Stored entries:
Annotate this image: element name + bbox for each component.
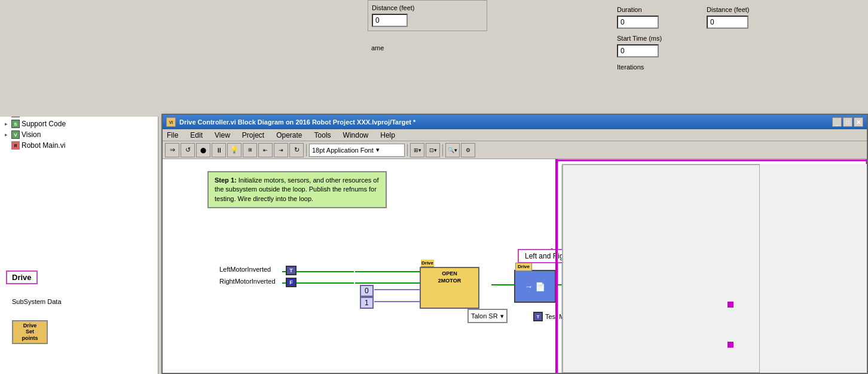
minimize-button[interactable]: _ — [832, 117, 842, 127]
distance-input[interactable]: 0 — [372, 14, 408, 27]
menu-tools[interactable]: Tools — [313, 130, 333, 140]
toolbar-undo-btn[interactable]: ↺ — [181, 143, 195, 157]
duration-label: Duration — [617, 6, 659, 13]
tree-item-support-code[interactable]: ▸ S Support Code — [0, 118, 158, 129]
iterations-label: Iterations — [617, 63, 862, 71]
menu-file[interactable]: File — [165, 130, 180, 140]
menu-project[interactable]: Project — [240, 130, 266, 140]
distance2-input[interactable]: 0 — [707, 16, 748, 29]
distance2-label: Distance (feet) — [707, 6, 750, 13]
toolbar-grid-btn[interactable]: ⊞ — [243, 143, 257, 157]
book-icon-support-code: S — [11, 119, 20, 129]
toolbar-back-btn[interactable]: ⇤ — [258, 143, 273, 157]
magenta-loop-left — [555, 159, 558, 373]
toolbar-distribute-btn[interactable]: ⊡▾ — [426, 143, 440, 157]
right-motor-label: RightMotorInverted — [219, 278, 276, 285]
arrow-icon: → 📄 — [525, 282, 546, 291]
start-time-input[interactable]: 0 — [617, 44, 659, 57]
drive-setpoints-box: Drive Set points — [12, 320, 48, 344]
left-motor-label: LeftMotorInverted — [219, 266, 271, 273]
toolbar-stop-btn[interactable]: ⬤ — [196, 143, 210, 157]
menu-view[interactable]: View — [213, 130, 232, 140]
diagram-toolbar: ⇒ ↺ ⬤ ⏸ 💡 ⊞ ⇤ ⇥ ↻ 18pt Application Font … — [163, 141, 867, 159]
toolbar-search-btn[interactable]: ⚙ — [461, 143, 475, 157]
tree-item-robot-main[interactable]: ▸ R Robot Main.vi — [0, 140, 158, 151]
top-windows: Distance (feet) 0 ame Duration 0 Dista — [0, 0, 868, 117]
close-button[interactable]: ✕ — [854, 117, 863, 127]
maximize-button[interactable]: □ — [843, 117, 852, 127]
menu-window[interactable]: Window — [341, 130, 371, 140]
subsystem-data-label: SubSystem Data — [12, 298, 62, 305]
start-time-label: Start Time (ms) — [617, 35, 862, 42]
bool-false-right: F — [286, 278, 297, 287]
toolbar-light-btn[interactable]: 💡 — [227, 143, 242, 157]
name-label: ame — [368, 42, 387, 54]
duration-col: Duration 0 — [617, 6, 659, 29]
toolbar-align-btn[interactable]: ⊞▾ — [410, 143, 424, 157]
distance-value-row: 0 — [372, 14, 483, 27]
arrow-vi-header: Drive — [515, 263, 532, 271]
top-row-labels: Duration 0 Distance (feet) 0 — [617, 6, 862, 29]
menu-edit[interactable]: Edit — [188, 130, 204, 140]
conn-dot-1 — [728, 302, 733, 308]
window-controls: _ □ ✕ — [832, 117, 863, 127]
toolbar-redo-btn[interactable]: ↻ — [289, 143, 304, 157]
title-vi-icon: VI — [166, 117, 176, 127]
tree-item-vision[interactable]: ▸ V Vision — [0, 129, 158, 140]
vi-icon-robot-main: R — [11, 141, 20, 150]
arrow-vi: Drive → 📄 — [514, 270, 556, 303]
font-selector[interactable]: 18pt Application Font ▾ — [309, 144, 405, 157]
num-const-1: 1 — [360, 297, 374, 309]
menu-help[interactable]: Help — [378, 130, 397, 140]
toolbar-sep3 — [442, 144, 443, 156]
diagram-menubar: File Edit View Project Operate Tools Win… — [163, 129, 867, 141]
right-loop-extension — [759, 164, 867, 373]
toolbar-arrow-btn[interactable]: ⇒ — [165, 143, 179, 157]
duration-input[interactable]: 0 — [617, 16, 659, 29]
step1-box: Step 1: Initialize motors, sersors, and … — [207, 171, 387, 208]
toolbar-zoom-btn[interactable]: 🔍▾ — [445, 143, 460, 157]
num-const-0: 0 — [360, 285, 374, 297]
start-time-row: Start Time (ms) 0 — [617, 35, 862, 57]
bool-true-left: T — [286, 266, 297, 275]
distance-label: Distance (feet) — [372, 4, 483, 11]
toolbar-sep2 — [407, 144, 408, 156]
menu-operate[interactable]: Operate — [274, 130, 304, 140]
diagram-titlebar[interactable]: VI Drive Controller.vi Block Diagram on … — [163, 115, 867, 129]
distance-panel: Distance (feet) 0 — [368, 0, 487, 31]
diagram-canvas: Step 1: Initialize motors, sersors, and … — [163, 159, 867, 373]
diagram-window: VI Drive Controller.vi Block Diagram on … — [161, 114, 868, 374]
toolbar-pause-btn[interactable]: ⏸ — [212, 143, 226, 157]
open-2motor-header: Drive — [421, 260, 434, 267]
conn-dot-2 — [728, 342, 733, 348]
toolbar-forward-btn[interactable]: ⇥ — [274, 143, 288, 157]
toolbar-sep1 — [306, 144, 307, 156]
test-mode-checkbox-icon: T — [533, 312, 543, 321]
drive-label-partial: Drive — [6, 270, 38, 284]
book-icon-vision: V — [11, 130, 20, 139]
distance2-col: Distance (feet) 0 — [707, 6, 750, 29]
duration-panel: Duration 0 Distance (feet) 0 Start Time … — [611, 0, 868, 117]
talon-sr-dropdown[interactable]: Talon SR ▾ — [467, 309, 508, 323]
open-2motor-label: OPEN2MOTOR — [421, 268, 478, 284]
open-2motor-vi: Drive OPEN2MOTOR — [420, 267, 479, 309]
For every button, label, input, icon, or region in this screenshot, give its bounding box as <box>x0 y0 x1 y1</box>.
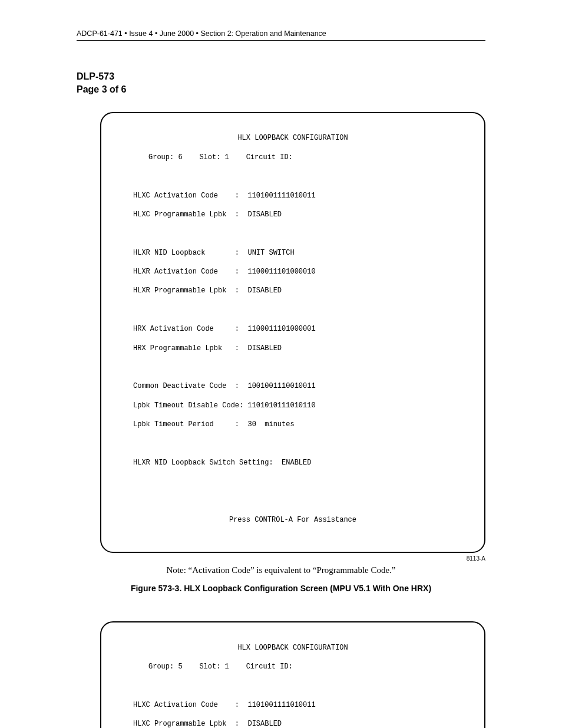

■ WHAT YOU WILL DO ■
The records above are to be repeated word for word, with the pictures omitted.

■ FINISHED EXERCISE ■
Annotate this image: element name + bbox for each component.
minimize-button[interactable]: _ — [832, 117, 842, 127]
distance-input[interactable]: 0 — [372, 14, 408, 27]
menu-tools[interactable]: Tools — [313, 130, 333, 140]
toolbar-undo-btn[interactable]: ↺ — [181, 143, 195, 157]
duration-label: Duration — [617, 6, 659, 13]
tree-item-support-code[interactable]: ▸ S Support Code — [0, 118, 158, 129]
iterations-label: Iterations — [617, 63, 862, 71]
menu-file[interactable]: File — [165, 130, 180, 140]
menu-project[interactable]: Project — [240, 130, 266, 140]
distance2-input[interactable]: 0 — [707, 16, 748, 29]
distance2-label: Distance (feet) — [707, 6, 750, 13]
toolbar-grid-btn[interactable]: ⊞ — [243, 143, 257, 157]
book-icon-support-code: S — [11, 119, 20, 129]
toolbar-back-btn[interactable]: ⇤ — [258, 143, 273, 157]
magenta-loop-left — [555, 159, 558, 373]
toolbar-distribute-btn[interactable]: ⊡▾ — [426, 143, 440, 157]
right-motor-label: RightMotorInverted — [219, 278, 276, 285]
arrow-icon: → 📄 — [525, 282, 546, 291]
start-time-input[interactable]: 0 — [617, 44, 659, 57]
drive-setpoints-box: Drive Set points — [12, 320, 48, 344]
left-motor-label: LeftMotorInverted — [219, 266, 271, 273]
toolbar-stop-btn[interactable]: ⬤ — [196, 143, 210, 157]
menu-view[interactable]: View — [213, 130, 232, 140]
diagram-toolbar: ⇒ ↺ ⬤ ⏸ 💡 ⊞ ⇤ ⇥ ↻ 18pt Application Font … — [163, 141, 867, 159]
toolbar-search-btn[interactable]: ⚙ — [461, 143, 475, 157]
tree-item-robot-main[interactable]: ▸ R Robot Main.vi — [0, 140, 158, 151]
top-windows: Distance (feet) 0 ame Duration 0 Dista — [0, 0, 868, 117]
close-button[interactable]: ✕ — [854, 117, 863, 127]
maximize-button[interactable]: □ — [843, 117, 852, 127]
menu-window[interactable]: Window — [341, 130, 371, 140]
subsystem-data-label: SubSystem Data — [12, 298, 62, 305]
start-time-label: Start Time (ms) — [617, 35, 862, 42]
bool-false-right: F — [286, 278, 297, 287]
toolbar-light-btn[interactable]: 💡 — [227, 143, 242, 157]
name-label: ame — [368, 42, 387, 54]
duration-col: Duration 0 — [617, 6, 659, 29]
toolbar-align-btn[interactable]: ⊞▾ — [410, 143, 424, 157]
distance-value-row: 0 — [372, 14, 483, 27]
arrow-vi-header: Drive — [515, 263, 532, 271]
top-row-labels: Duration 0 Distance (feet) 0 — [617, 6, 862, 29]
menu-edit[interactable]: Edit — [188, 130, 204, 140]
conn-dot-1 — [728, 302, 733, 308]
window-controls: _ □ ✕ — [832, 117, 863, 127]
toolbar-redo-btn[interactable]: ↻ — [289, 143, 304, 157]
title-vi-icon: VI — [166, 117, 176, 127]
tree-item-vision[interactable]: ▸ V Vision — [0, 129, 158, 140]
vi-icon-robot-main: R — [11, 141, 20, 150]
arrow-vi: Drive → 📄 — [514, 270, 556, 303]
font-selector[interactable]: 18pt Application Font ▾ — [309, 144, 405, 157]
num-const-1: 1 — [360, 297, 374, 309]
menu-help[interactable]: Help — [378, 130, 397, 140]
toolbar-sep3 — [442, 144, 443, 156]
diagram-menubar: File Edit View Project Operate Tools Win… — [163, 129, 867, 141]
right-loop-extension — [759, 164, 867, 373]
toolbar-arrow-btn[interactable]: ⇒ — [165, 143, 179, 157]
duration-input[interactable]: 0 — [617, 16, 659, 29]
step1-box: Step 1: Initialize motors, sersors, and … — [207, 171, 387, 208]
toolbar-zoom-btn[interactable]: 🔍▾ — [445, 143, 460, 157]
num-const-0: 0 — [360, 285, 374, 297]
start-time-row: Start Time (ms) 0 — [617, 35, 862, 57]
bool-true-left: T — [286, 266, 297, 275]
distance-label: Distance (feet) — [372, 4, 483, 11]
toolbar-sep2 — [407, 144, 408, 156]
menu-operate[interactable]: Operate — [274, 130, 304, 140]
diagram-titlebar[interactable]: VI Drive Controller.vi Block Diagram on … — [163, 115, 867, 129]
distance-panel: Distance (feet) 0 — [368, 0, 487, 31]
diagram-canvas: Step 1: Initialize motors, sersors, and … — [163, 159, 867, 373]
diagram-window: VI Drive Controller.vi Block Diagram on … — [161, 114, 868, 374]
toolbar-pause-btn[interactable]: ⏸ — [212, 143, 226, 157]
open-2motor-header: Drive — [421, 260, 434, 267]
conn-dot-2 — [728, 342, 733, 348]
toolbar-forward-btn[interactable]: ⇥ — [274, 143, 288, 157]
toolbar-sep1 — [306, 144, 307, 156]
test-mode-checkbox-icon: T — [533, 312, 543, 321]
drive-label-partial: Drive — [6, 270, 38, 284]
book-icon-vision: V — [11, 130, 20, 139]
distance2-col: Distance (feet) 0 — [707, 6, 750, 29]
duration-panel: Duration 0 Distance (feet) 0 Start Time … — [611, 0, 868, 117]
talon-sr-dropdown[interactable]: Talon SR ▾ — [467, 309, 508, 323]
open-2motor-label: OPEN2MOTOR — [421, 268, 478, 284]
open-2motor-vi: Drive OPEN2MOTOR — [420, 267, 479, 309]
For every button, label, input, icon, or region in this screenshot, give its bounding box as <box>x0 y0 x1 y1</box>.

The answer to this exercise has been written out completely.